The alternatives to this design are either full disk encryption, including hardware-based encryption systems for laptops such as Seagate’s Momentus FDE series that Dell will continue to sell separately, and conventional volume-based software encryption that the company reckons many businesses find inconvenient and unreliable.

“From the end user perspective you are going to see very little,” promised Bob Bennett, Product Manager at Dell UK, underlining that for users less interaction with security is a benefit. “We started to see that it [Dell Data Protection Encryption] wasn’t a product, it was about people and policies.”

It’s a given that every company announcing an encryption system for businesses claims that it gets rid of the pitfalls of the technology.

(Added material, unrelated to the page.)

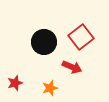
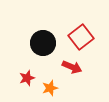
black circle: moved 1 px left, 1 px down
red star: moved 12 px right, 5 px up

Encryption can be complex, for managers and users, and it can certainly be expensive. These factors can compromise its effectiveness as a security system.

Our system doesn’t have those problems, they all say.

All the same, the most interesting element of what Dell is offering is that it is being pitched at a wide range of businesses, large and small. The initial market will be where the perceived market need is greatest, in the public sector, government, banking; all sectors affected by compliance regimes of one sort of another and all organisations sensitive to data loss.

The licensing ranges between 50 seats and 25,000+, but the company has plans to introduce the product for the 1-50 user business, an ambitious target.

One missing link, so far, is mobile support, which the company will fill in using bought-in technology from Credant. The same will apply for non-Windows operating systems. The company is working on integrating this wing of data security in time but it remains a slightly crease in its otherwise smooth veneer.

Dell Data Protection Encryption licensing costs were available on request, the company said.